**MATERIAL FOR THIS TASK:**
# # # # # # #
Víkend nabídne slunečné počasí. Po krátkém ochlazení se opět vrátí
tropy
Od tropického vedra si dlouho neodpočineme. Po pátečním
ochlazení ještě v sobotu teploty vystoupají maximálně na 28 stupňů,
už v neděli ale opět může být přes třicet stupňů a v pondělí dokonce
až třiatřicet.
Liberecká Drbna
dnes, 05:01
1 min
# # # # # # #
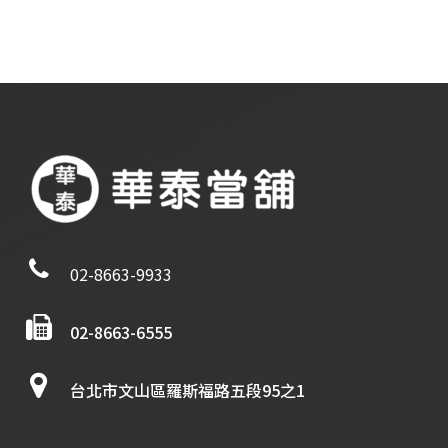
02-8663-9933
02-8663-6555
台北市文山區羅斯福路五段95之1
# # # # # # #
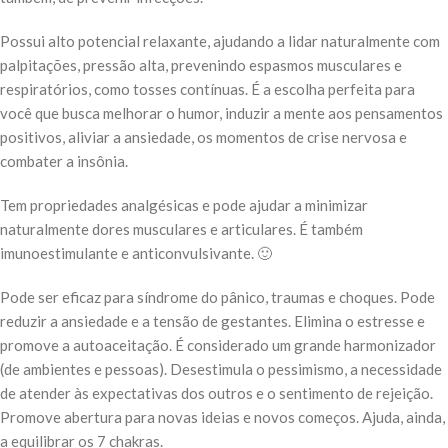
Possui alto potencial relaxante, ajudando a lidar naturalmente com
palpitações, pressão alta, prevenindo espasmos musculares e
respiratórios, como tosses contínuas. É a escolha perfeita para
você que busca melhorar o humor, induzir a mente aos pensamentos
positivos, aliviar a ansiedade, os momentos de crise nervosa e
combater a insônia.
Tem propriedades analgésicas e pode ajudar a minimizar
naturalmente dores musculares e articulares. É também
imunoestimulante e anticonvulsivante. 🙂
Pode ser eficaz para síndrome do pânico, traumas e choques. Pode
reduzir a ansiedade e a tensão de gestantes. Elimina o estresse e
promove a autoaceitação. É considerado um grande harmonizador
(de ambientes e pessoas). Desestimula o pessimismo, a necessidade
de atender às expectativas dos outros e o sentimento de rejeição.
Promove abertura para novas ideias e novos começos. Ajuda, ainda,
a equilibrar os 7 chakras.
# # # # # # #
**EXERCISE DIRECTIONS:** How many lines in the listing contain "musculares"? Answer with the number alone.

**RESPONSE TO THIS EXERCISE:** 2